Armalyte is a game that takes every other shoot 'em up on the Commodore 64, and ramps up all their best bits by a few notches. It starts in classic Nemesis/Gradius fashion, with your ship flying from left to right as waves of enemies barrel toward you, intent on your destruction. The power-up system is different, though... rather than collecting pods left behind by the destruction of enemy formations, as in Konami's classic, weapons pods are found floating in space, and you activate them by blasting them.

For some reason I fancy a trip to Red Lobster now.
Shooting the floating pods repeatedly switches them through a cycle that includes increased forward fire, rear fire and vertical fire, among others. And if that's not enough for you, there are three huge laser weapons you can switch between that are very satisfying to unleash. Oh, and you start the game with a drone ship which replicates your firepower, which is just as well, given everything you have to attempt to cope with...

There are a few things that elevate Armalyte beyond the bog-standard shooter. The first thing you're likely to notice is the number of opposing ships that you have to deal with. The attack waves come thick and fast, with each containing a good number of enemies. They're relentless, and they're difficult to deal with as they whip about at an often alarming rate. It's overwhelming at first, and you'll find yourself crushed into space dust far more often than you'd like.

What's that? The last one wasn't a boss? This is the boss? Ohhh, damn...
Then there are the levels themselves. Every one is huge and you'll often be praying for the relative safety of empty space, as you'll frequently find yourself with just a small gap to squeeze through, which mightn't be so bad if it wasn't for the alien attack ships waiting on the other side...

There's quite a bit of variety to the levels, which is highly commendable. OK, so the game loads each level separately, but I can think of plenty of multiload games that didn't try so hard. The levels change in colour as you move through them, and each has its own style, giving the game a massive sense of scale.

Ha! Eat laser death, you giant, flying pincer thing.
Should you negotiate the countless minions and treacherous landscapes, you'll find that each level has its own gigantic boss to overcome. These are actually probably the weakest points of Armalyte. They're not bad, don't get me wrong... they're just a teensy bit too similar to each other. It's always been pretty difficult to come up with good enemy boss ships, it seems, and for all they look impressive, especially when they take it upon themselves to fly across the screen at you, I can't help but feel they could have been better somehow. But that's as much a constraint of the horizontally-scrolling shoot 'em up as anything else.  And I'm not a game designer, so it's all very well for me to say that when I almost certainly couldn't dream up anything to even match them.  I'll just shut up now.

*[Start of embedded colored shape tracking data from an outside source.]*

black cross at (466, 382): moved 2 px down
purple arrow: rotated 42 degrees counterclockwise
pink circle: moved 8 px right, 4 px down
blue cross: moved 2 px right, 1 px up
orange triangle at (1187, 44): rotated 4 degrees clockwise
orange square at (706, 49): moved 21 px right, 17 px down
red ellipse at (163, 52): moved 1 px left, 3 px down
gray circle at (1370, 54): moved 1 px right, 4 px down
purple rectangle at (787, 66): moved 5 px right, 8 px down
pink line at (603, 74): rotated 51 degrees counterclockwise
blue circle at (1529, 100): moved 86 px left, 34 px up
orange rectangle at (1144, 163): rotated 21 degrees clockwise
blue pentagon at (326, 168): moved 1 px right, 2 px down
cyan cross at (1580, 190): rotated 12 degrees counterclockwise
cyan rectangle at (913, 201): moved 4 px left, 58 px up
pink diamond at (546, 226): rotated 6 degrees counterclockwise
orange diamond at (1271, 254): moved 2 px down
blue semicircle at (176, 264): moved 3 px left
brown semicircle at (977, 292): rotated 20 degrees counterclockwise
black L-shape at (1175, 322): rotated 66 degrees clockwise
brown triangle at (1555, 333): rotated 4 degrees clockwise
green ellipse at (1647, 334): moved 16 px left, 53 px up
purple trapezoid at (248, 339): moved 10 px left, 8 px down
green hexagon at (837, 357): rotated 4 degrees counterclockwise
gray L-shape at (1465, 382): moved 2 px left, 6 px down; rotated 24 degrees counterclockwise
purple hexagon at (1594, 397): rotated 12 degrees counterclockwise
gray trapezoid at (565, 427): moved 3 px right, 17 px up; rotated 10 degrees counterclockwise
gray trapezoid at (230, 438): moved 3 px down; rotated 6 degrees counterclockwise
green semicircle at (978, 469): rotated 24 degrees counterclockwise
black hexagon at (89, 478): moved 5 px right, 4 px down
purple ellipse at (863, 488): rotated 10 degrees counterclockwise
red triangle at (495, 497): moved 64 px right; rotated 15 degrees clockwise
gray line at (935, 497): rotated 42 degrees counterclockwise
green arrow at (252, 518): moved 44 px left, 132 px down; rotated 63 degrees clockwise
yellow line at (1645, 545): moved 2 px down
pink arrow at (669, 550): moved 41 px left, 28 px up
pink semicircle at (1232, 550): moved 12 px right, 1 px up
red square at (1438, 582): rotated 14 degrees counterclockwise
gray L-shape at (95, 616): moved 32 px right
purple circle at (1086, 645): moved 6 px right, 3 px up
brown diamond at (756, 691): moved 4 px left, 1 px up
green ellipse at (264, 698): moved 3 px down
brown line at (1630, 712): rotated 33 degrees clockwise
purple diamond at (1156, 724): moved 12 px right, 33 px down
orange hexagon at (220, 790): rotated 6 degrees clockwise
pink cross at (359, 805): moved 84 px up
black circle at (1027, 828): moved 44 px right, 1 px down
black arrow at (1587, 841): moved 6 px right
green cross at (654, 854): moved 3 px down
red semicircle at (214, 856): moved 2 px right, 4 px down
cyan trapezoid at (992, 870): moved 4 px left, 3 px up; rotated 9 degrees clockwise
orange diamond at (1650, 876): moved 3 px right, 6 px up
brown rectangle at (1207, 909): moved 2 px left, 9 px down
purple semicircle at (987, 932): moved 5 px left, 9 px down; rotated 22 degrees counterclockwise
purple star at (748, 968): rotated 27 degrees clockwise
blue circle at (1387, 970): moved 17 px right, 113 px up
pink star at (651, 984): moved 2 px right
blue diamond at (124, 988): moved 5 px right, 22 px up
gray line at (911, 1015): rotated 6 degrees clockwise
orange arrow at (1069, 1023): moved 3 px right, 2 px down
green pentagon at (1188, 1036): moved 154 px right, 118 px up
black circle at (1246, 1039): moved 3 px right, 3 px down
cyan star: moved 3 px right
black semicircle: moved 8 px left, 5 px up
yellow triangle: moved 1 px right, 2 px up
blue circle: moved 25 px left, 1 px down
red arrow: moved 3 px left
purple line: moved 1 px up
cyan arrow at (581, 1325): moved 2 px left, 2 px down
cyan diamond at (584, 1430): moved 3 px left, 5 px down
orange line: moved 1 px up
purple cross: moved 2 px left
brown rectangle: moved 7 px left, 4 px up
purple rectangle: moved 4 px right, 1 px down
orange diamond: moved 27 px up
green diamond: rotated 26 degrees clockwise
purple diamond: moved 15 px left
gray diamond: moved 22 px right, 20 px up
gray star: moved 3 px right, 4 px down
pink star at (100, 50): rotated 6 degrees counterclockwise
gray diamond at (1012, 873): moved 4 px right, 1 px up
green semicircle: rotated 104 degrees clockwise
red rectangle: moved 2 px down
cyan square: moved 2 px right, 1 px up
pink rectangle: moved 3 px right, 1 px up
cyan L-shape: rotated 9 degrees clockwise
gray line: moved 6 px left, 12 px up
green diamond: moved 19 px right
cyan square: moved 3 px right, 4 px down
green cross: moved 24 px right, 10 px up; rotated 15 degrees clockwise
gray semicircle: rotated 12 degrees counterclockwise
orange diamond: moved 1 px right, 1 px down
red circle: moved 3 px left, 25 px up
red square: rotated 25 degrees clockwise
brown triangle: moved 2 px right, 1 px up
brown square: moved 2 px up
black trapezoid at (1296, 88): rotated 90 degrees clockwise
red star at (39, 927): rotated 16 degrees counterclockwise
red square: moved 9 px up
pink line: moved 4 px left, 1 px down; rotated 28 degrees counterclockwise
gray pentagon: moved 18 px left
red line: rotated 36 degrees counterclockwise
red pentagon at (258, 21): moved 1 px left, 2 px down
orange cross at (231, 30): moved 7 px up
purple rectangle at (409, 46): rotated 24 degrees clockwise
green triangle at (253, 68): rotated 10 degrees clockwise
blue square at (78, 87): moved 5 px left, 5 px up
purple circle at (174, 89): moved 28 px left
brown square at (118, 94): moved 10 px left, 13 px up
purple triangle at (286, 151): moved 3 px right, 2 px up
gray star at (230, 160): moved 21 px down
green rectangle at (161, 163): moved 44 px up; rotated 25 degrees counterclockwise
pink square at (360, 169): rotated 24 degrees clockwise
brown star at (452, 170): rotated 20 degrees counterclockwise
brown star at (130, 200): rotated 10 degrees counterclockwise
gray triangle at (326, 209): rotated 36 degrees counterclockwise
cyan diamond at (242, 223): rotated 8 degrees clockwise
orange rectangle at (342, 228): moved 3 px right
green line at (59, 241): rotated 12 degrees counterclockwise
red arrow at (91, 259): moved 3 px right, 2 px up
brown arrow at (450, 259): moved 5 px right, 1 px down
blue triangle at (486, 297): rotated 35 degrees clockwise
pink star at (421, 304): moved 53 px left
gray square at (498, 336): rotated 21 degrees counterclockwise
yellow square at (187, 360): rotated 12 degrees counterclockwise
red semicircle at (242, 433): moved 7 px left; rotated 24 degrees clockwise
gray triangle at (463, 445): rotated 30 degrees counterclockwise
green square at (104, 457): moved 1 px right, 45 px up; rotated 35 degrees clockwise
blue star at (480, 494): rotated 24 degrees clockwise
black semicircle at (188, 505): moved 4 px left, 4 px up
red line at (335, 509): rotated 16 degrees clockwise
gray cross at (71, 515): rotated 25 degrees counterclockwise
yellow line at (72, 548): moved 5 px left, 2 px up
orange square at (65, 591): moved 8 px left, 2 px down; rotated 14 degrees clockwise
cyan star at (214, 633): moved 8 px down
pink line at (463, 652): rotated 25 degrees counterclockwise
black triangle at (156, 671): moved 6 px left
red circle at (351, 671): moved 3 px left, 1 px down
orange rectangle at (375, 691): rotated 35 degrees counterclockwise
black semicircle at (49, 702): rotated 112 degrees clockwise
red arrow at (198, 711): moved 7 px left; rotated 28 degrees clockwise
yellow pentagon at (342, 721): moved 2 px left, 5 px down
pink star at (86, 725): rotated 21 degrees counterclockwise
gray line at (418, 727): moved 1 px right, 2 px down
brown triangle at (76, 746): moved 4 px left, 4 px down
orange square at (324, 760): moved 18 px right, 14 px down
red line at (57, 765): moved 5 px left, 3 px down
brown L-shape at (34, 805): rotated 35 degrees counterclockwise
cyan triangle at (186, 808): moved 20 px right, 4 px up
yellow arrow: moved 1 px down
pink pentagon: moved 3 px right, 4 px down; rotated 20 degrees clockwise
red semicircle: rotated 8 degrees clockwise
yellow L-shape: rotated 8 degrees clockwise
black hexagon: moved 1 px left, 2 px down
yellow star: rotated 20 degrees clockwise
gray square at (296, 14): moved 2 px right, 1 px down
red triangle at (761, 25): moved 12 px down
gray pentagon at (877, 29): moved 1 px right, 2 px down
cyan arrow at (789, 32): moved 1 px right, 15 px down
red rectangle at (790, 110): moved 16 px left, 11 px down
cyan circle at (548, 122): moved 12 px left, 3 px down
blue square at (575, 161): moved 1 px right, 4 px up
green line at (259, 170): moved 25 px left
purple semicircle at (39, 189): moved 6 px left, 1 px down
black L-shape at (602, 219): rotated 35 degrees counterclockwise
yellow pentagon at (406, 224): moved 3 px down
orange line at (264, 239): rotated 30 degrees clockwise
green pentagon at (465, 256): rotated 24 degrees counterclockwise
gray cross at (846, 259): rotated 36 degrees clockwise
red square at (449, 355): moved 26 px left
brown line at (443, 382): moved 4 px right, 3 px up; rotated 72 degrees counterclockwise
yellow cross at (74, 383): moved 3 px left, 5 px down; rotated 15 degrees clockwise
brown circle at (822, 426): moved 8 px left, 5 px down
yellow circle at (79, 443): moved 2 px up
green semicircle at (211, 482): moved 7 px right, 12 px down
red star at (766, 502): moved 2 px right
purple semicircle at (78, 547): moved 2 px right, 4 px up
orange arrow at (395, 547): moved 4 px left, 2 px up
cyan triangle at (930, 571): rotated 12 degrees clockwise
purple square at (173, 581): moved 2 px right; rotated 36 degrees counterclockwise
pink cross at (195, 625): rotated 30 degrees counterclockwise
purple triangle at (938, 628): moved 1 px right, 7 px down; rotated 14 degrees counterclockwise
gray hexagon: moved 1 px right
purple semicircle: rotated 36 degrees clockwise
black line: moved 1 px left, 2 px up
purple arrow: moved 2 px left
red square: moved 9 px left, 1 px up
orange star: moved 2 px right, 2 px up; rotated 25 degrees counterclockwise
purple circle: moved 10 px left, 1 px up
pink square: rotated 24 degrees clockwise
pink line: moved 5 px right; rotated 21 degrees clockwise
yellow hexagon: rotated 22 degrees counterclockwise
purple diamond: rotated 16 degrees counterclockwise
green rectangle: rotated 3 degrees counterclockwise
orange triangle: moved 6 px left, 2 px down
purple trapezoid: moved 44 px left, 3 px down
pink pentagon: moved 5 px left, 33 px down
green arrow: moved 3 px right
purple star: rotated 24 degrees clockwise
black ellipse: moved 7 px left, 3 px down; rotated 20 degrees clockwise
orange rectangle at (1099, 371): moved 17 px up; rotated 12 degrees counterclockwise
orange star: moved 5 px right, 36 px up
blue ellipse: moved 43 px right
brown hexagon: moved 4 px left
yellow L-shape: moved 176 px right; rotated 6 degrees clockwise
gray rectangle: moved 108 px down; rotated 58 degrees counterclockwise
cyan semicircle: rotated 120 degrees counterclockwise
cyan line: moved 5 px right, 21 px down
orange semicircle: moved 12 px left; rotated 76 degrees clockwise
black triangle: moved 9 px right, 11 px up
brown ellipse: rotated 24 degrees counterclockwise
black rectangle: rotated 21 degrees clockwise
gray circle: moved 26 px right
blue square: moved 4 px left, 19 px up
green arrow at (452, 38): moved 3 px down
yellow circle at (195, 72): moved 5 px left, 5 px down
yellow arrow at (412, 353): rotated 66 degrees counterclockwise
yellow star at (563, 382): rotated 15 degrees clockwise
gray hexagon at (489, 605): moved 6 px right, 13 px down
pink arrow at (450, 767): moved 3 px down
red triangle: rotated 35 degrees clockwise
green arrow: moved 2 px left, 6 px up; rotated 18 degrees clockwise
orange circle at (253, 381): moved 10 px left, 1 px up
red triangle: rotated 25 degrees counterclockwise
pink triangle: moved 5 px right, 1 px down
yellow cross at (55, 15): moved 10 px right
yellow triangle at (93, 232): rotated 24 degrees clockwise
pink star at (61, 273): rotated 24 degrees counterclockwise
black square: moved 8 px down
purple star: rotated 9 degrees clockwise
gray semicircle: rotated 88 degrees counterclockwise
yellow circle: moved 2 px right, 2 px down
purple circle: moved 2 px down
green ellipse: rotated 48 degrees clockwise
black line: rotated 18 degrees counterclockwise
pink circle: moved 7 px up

This lot almost make The Red Arrows look dull!
Armalyte is a wonder of the 8-bit era. It came at a time when people thought they could no longer be surprised or impressed by a Commodore 64 game, and were proven wrong in slack-jawed amazement. It was easily Thalamus' most impressive release to date from a technical standpoint, and fully deserving of its Gold Medal, and any other honours that may have been thrown its way. It's good enough to make me want to play again now that I've finished writing about it... the sign of a top-notch game if ever there was one.

You can bet it'll have a place in the book, probably with nice big screenshots too.  Hopefully there'll be some accompanying words from the lads behind it as well.  It's no accident that it's consistently in "Best of C64" lists... it's one of the crowning glories of its time.